This is the second graph with a title “n equals 100”. The y-axis labelled “Frequency” is in increments of 200 from 0 to 1400. The x-axis labelled “Sample proportion” is incremented in intervals of 0.05 from 0 to 0.2. The graph consists of 13 bars of width 0.01 from 0 to 0.13. The heights of the bars increase from around 200 at the first bar to the peak around 900 at sample proportion equals 0.05 then decrease to around 0 at the last bar. The distribution is still right-skewed, but less so. A red solid vertical line representing the population proportion and a blue dashed vertical line representing the mean of the sample proportions are drawn. The red and blue lines coincide at sample proportion equals 0.05.

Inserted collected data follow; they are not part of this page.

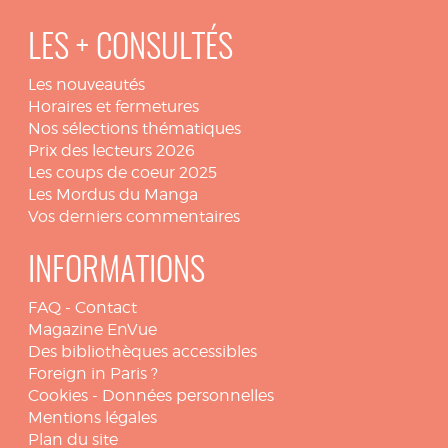
LES + CONSULTÉS
Les nouveautés
Horaires et fermetures
Nos sélections thématiques
Prix des lecteurs 2026
Les coups de coeur 2025
Les Mordus du Manga
Vos derniers commentaires
INFORMATIONS
FAQ
-
Contact
Magazine EnVue
Des bibliothèques accessibles
Foreign in Paris ?
Cookies
-
Données personnelles
Mentions légales
Plan du site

This is the third graph with a title “n equals 200”. The y-axis labelled “Frequency” is in increments of 200 from 0 to 1400. The x-axis labelled “Sample proportion” is incremented in intervals of 0.05 from 0 to 0.2. The graph consists of 11 bars of width 0.01 from 0 to 0.11. The heights of the bars increase from around 20 at the first bar to the peak around 1200 at sample proportion equals 0.05 then decrease to around 0 at the last bar. The distribution is only slightly right-skewed. A red solid vertical line representing the population proportion and a blue dashed vertical line representing the mean of the sample proportions are drawn. The red and blue lines coincide at sample proportion equals 0.05.

This is the fourth graph with a title “n equals 1000”. The y-axis labelled “Frequency” is in increments of 200 from 0 to 1400. The x-axis labelled “Sample proportion” is incremented in intervals of 0.05 from 0 to 0.2. The graph consists of 12 bars of width 0.005 from 0.025 to 0.085. The heights of the bars increase from 0 at the first bar to the peak around 1400 at sample proportion equals 0.05 then decrease to around 0 at the last bar. The distribution is now roughly symmetric. A red solid vertical line representing the population proportion and a blue dashed vertical line representing the mean of the sample proportions are drawn. The red and blue lines coincide at sample proportion equals 0.05. [**Return to Figure 10.1**]

**Figure 10.2 Image Description: **A curve from 0 to 1 is shown with a red dot at the peak. The y-axis of the graph labelled as “p-hat times (1-p-hat)” is in increments of 0.05 from 0 to 0.25. The x-axis labelled as “p-hat” is in increments of 0.2 from 0 to 1. The curve is smooth and symmetric; it keeps going upward from the coordinates (0, 0) to peak with coordinates (0.5, 0.25) and then starts going downward to the coordinates (1, 0). [**Return to Figure 10.2**]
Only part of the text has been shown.